ABOUT THIS TASK |
Pull every line containing "Germany" from the data.

SUPPLIED DATA |
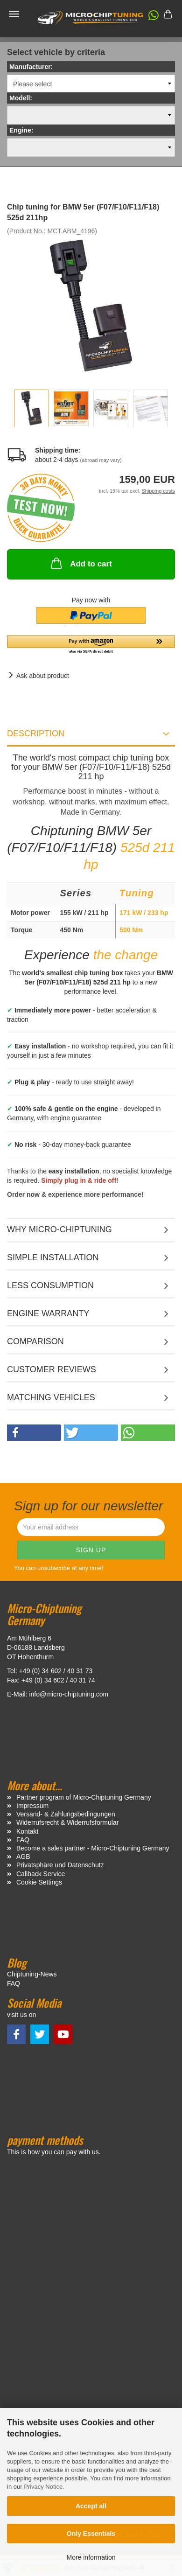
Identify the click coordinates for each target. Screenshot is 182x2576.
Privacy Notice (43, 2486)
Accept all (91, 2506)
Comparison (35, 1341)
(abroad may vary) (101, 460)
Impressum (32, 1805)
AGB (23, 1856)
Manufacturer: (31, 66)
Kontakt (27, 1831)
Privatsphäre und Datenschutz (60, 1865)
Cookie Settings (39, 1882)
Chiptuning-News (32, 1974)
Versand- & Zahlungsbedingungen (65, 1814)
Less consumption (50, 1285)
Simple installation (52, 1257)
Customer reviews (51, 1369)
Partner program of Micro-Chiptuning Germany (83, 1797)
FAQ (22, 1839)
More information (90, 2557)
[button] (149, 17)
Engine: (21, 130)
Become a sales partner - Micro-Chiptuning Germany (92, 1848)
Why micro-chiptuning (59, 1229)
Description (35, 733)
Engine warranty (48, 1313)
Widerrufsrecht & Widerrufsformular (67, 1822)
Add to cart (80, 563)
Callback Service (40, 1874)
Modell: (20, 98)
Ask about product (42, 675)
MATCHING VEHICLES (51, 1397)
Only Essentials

REPLY TO THE EXERCISE |
Partner program of Micro-Chiptuning Germany (83, 1797)
Become a sales partner - Micro-Chiptuning Germany (92, 1848)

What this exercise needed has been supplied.